Uhm. Oh heck, I'll bite anyway.
The script is a shell script, mostly scaffolding to provide easy extensibility and usage output. The pre filter is two lines of sed. Adding in perl would mean a rather larger footprint, and json/xml parsers add further dependencies of actually quite a bit more than two lines.
We blithely assume that coder time is more valuable than cpu time so tend to throw more and more code at the problem to make the problem vanish (either through solving it or trough obscuring it), then throw as much hardware at the resulting mess to make it look like it runs acceptably fast. That is quite a lot of wastage, oftentimes easily remedied with a bit of stepping back, looking at the thing in its entirety, and thinking for a bit.
Not sure if that's a whine, and I wasn't about to bring it up, but then you did. This script I wrote for my own enjoyment so it's not critical; if it was more trouble I probably wouldn't have written it at all. But time and again, and both within computing and without, you see that being careful at the start of the pipeline, even with seemingly minor details, can easily yield substantial benefits at the end. Computing is full of such complex systems that we tend to automatically compartimentalise in modules and layers and whatnots, then possibly optimise within the divisions we imposed, but easily forget about the complete picture.

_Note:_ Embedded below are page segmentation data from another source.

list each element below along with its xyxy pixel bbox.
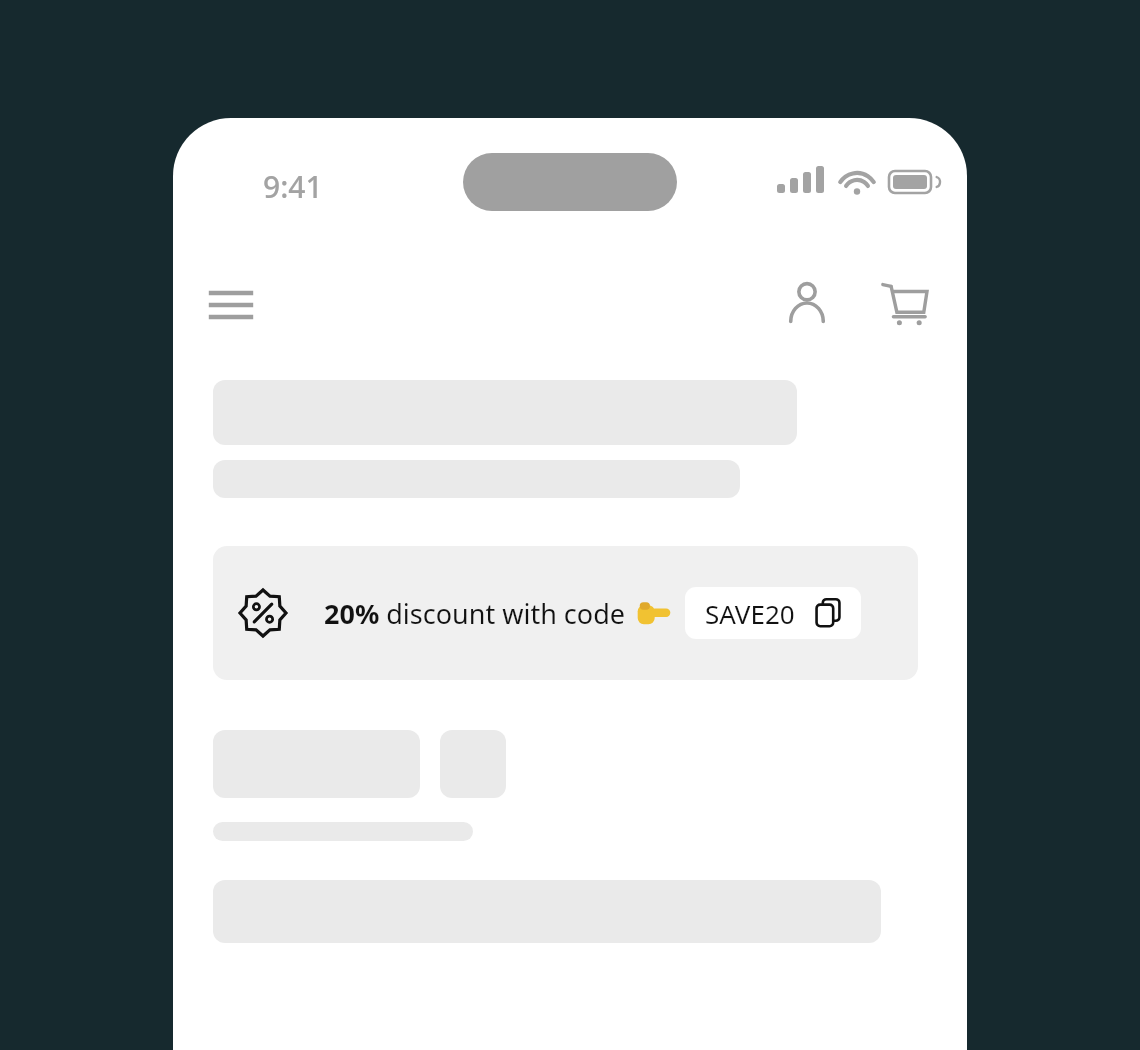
staticText: 20% discount with code [324,595,625,632]
button[interactable]: Cart [869,268,939,338]
button[interactable]: 20% discount with code [213,546,918,680]
staticText: SAVE20 [705,596,795,631]
button[interactable]: Menu [199,273,263,337]
other: Copy code [815,598,841,628]
button[interactable]: SAVE20 [685,587,861,639]
staticText: 9:41 [263,166,323,206]
button[interactable]: Account [772,268,842,338]
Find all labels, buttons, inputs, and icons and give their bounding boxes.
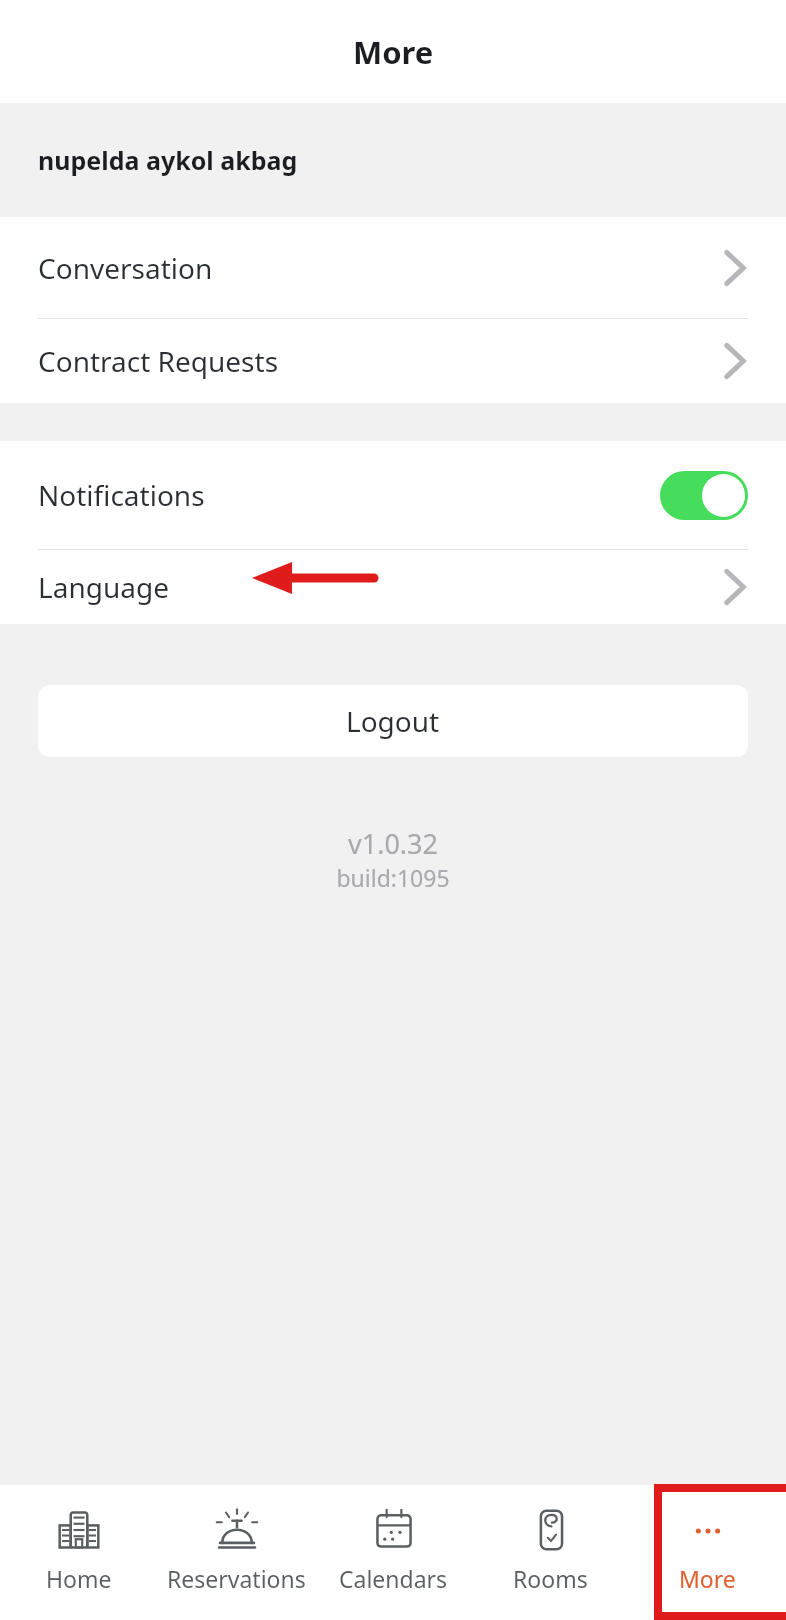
button[interactable]: Notifications	[0, 441, 786, 549]
button[interactable]: Rooms	[472, 1485, 629, 1620]
staticText: v1.0.32	[0, 825, 786, 862]
staticText: nupelda aykol akbag	[38, 143, 298, 177]
staticText: Calendars	[339, 1563, 448, 1594]
staticText: Contract Requests	[38, 342, 279, 380]
staticText: Reservations	[167, 1563, 306, 1594]
staticText: More	[353, 31, 434, 73]
staticText: Home	[46, 1563, 112, 1594]
button[interactable]: Language	[0, 550, 786, 624]
button[interactable]: Reservations	[158, 1485, 315, 1620]
button[interactable]: Contract Requests	[0, 319, 786, 403]
button[interactable]: More	[629, 1485, 786, 1620]
staticText: Language	[38, 568, 169, 606]
staticText: build:1095	[0, 862, 786, 893]
button[interactable]: Calendars	[315, 1485, 472, 1620]
button[interactable]: Notifications toggle, on	[660, 471, 748, 520]
staticText: Rooms	[513, 1563, 588, 1594]
button[interactable]: Home	[0, 1485, 158, 1620]
staticText: Conversation	[38, 249, 213, 287]
staticText: Notifications	[38, 476, 205, 514]
button[interactable]: Conversation	[0, 217, 786, 318]
staticText: More	[679, 1563, 736, 1594]
button[interactable]: Logout	[38, 685, 748, 757]
staticText: Logout	[346, 702, 440, 740]
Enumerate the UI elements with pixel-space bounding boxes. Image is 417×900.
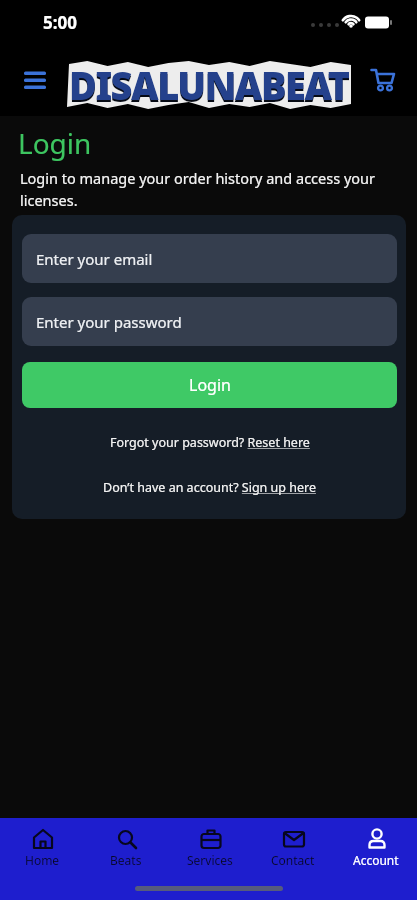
- staticText: Account: [353, 852, 399, 868]
- button[interactable]: Home: [0, 826, 84, 868]
- button[interactable]: Account: [334, 826, 417, 868]
- staticText: Forgot your password? Reset here: [110, 434, 310, 451]
- button[interactable]: DISALUNABEAT: [67, 60, 351, 110]
- button[interactable]: Enter your password: [22, 297, 397, 346]
- button[interactable]: Don’t have an account? Sign up here: [22, 479, 397, 496]
- staticText: Beats: [110, 852, 142, 868]
- staticText: Enter your email: [36, 249, 153, 269]
- staticText: Home: [25, 852, 60, 868]
- staticText: Login: [189, 374, 231, 396]
- button[interactable]: Forgot your password? Reset here: [22, 434, 397, 451]
- staticText: Services: [187, 852, 233, 868]
- button[interactable]: Login: [22, 362, 397, 408]
- staticText: Contact: [271, 852, 315, 868]
- button[interactable]: Beats: [84, 826, 168, 868]
- button[interactable]: Enter your email: [22, 234, 397, 283]
- staticText: Enter your password: [36, 312, 182, 332]
- button[interactable]: Contact: [251, 826, 334, 868]
- staticText: Login: [18, 124, 92, 162]
- staticText: DISALUNABEAT: [69, 61, 349, 111]
- button[interactable]: [18, 63, 52, 97]
- staticText: 5:00: [43, 11, 77, 34]
- staticText: DISALUNABEAT: [69, 59, 349, 109]
- button[interactable]: [365, 62, 401, 98]
- button[interactable]: Services: [168, 826, 251, 868]
- staticText: Don’t have an account? Sign up here: [103, 479, 316, 496]
- staticText: Login to manage your order history and a…: [20, 168, 376, 210]
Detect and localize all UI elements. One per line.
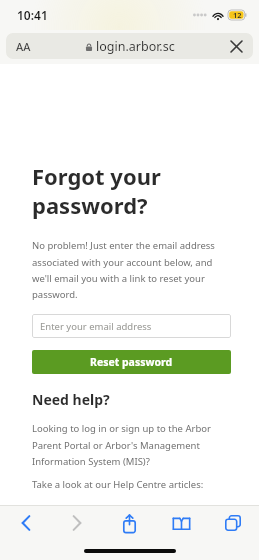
staticText: Looking to log in or sign up to the Arbo… xyxy=(32,422,231,468)
button[interactable]: Forward xyxy=(51,506,103,540)
staticText: Reset password xyxy=(90,355,173,369)
button[interactable]: Enter your email address xyxy=(32,314,231,338)
button[interactable]: Share xyxy=(103,506,155,540)
button[interactable]: Tabs xyxy=(207,506,259,540)
button[interactable]: Bookmarks xyxy=(155,506,207,540)
staticText: AA xyxy=(16,39,31,54)
staticText: Enter your email address xyxy=(40,320,152,333)
button[interactable]: Reset password xyxy=(32,350,231,374)
staticText: 10:41 xyxy=(17,7,48,23)
staticText: Forgot your password? xyxy=(32,161,161,220)
staticText: 12 xyxy=(233,10,242,20)
staticText: No problem! Just enter the email address… xyxy=(32,239,231,301)
button[interactable]: Stop loading xyxy=(227,37,245,55)
button[interactable]: Back xyxy=(0,506,51,540)
staticText: Need help? xyxy=(32,390,110,409)
button[interactable]: AA xyxy=(6,33,253,59)
staticText: Take a look at our Help Centre articles: xyxy=(32,478,204,491)
staticText: login.arbor.sc xyxy=(96,38,175,55)
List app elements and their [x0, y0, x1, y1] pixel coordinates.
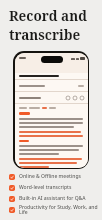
button[interactable] — [15, 80, 88, 91]
staticText: Built-in AI assistant for Q&A — [19, 195, 86, 202]
button[interactable]: Transcript action — [13, 51, 89, 169]
button[interactable]: Online & Offline meetings — [9, 171, 98, 182]
button[interactable]: Built-in AI assistant for Q&A — [9, 193, 98, 204]
staticText: Productivity for Study, Work, and Life — [19, 204, 98, 215]
button[interactable]: Transcript action — [73, 96, 77, 100]
button[interactable]: Transcript action — [15, 92, 88, 103]
staticText: Word-level transcripts — [19, 184, 72, 191]
button[interactable]: Transcript action — [66, 96, 70, 100]
button[interactable]: Transcript action — [80, 96, 84, 100]
button[interactable]: Productivity for Study, Work, and Life — [9, 204, 98, 215]
button[interactable]: Word-level transcripts — [9, 182, 98, 193]
staticText: Online & Offline meetings — [19, 173, 81, 180]
staticText: Record and — [9, 7, 87, 25]
staticText: transcribe — [9, 26, 81, 44]
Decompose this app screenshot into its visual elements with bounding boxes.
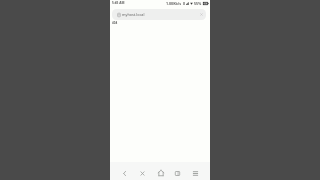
- button[interactable]: Back: [116, 162, 133, 180]
- button[interactable]: Tabs: [169, 162, 186, 180]
- button[interactable]: myhost.local: [112, 9, 206, 20]
- button[interactable]: Menu: [187, 162, 204, 180]
- staticText: 5:45 AM: [112, 1, 125, 5]
- button[interactable]: Home: [152, 162, 169, 180]
- button[interactable]: Stop: [134, 162, 151, 180]
- staticText: myhost.local: [122, 12, 145, 17]
- staticText: 55%: [194, 1, 202, 6]
- staticText: 404: [112, 21, 118, 25]
- staticText: 1.00Kb/s: [166, 1, 182, 6]
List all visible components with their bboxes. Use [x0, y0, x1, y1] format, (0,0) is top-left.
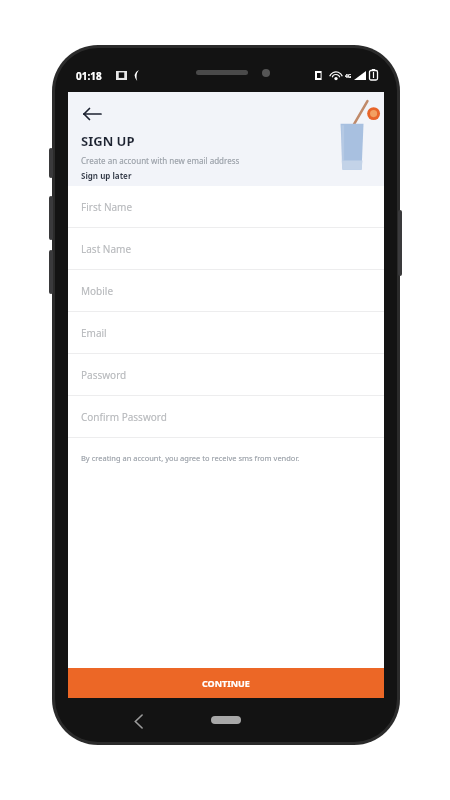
staticText: Confirm Password — [81, 410, 167, 424]
staticText: First Name — [81, 200, 133, 214]
button[interactable]: Last Name — [68, 228, 384, 270]
staticText: CONTINUE — [202, 677, 250, 689]
button[interactable]: CONTINUE — [68, 668, 384, 698]
button[interactable]: Confirm Password — [68, 396, 384, 438]
staticText: Password — [81, 368, 127, 382]
button[interactable]: First Name — [68, 186, 384, 228]
staticText: Last Name — [81, 242, 132, 256]
staticText: Create an account with new email address — [81, 155, 240, 166]
staticText: Sign up later — [81, 170, 132, 181]
button[interactable]: Home — [211, 716, 241, 724]
staticText: SIGN UP — [81, 132, 135, 150]
button[interactable]: Back — [125, 708, 151, 734]
button[interactable]: Password — [68, 354, 384, 396]
staticText: Mobile — [81, 284, 114, 298]
button[interactable]: Email — [68, 312, 384, 354]
button[interactable]: Sign up later — [81, 170, 132, 181]
staticText: Email — [81, 326, 107, 340]
button[interactable]: Mobile — [68, 270, 384, 312]
button[interactable]: Back — [74, 96, 110, 132]
staticText: 4G — [345, 73, 352, 80]
staticText: By creating an account, you agree to rec… — [81, 453, 300, 463]
staticText: 01:18 — [76, 69, 102, 83]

The result is a bit myopic and one easily overlooks even simpler and more efficient solutions that might not merely be possible but already exist. That's what I was on about, regarding the blithe "must have json and/or xml!" comments a bit above. Your "two lines of perl" is a bit of a red herring, perhaps because you yourself missed the point. This particular field already has acceptable transfer formats, why not use them?
In a way, that blind preference for what aren't even very good general formats is the same sort of fault we're accusing the met office of, though perhaps less cripling (for us freetards). And then there's the habitually understated cost of using them.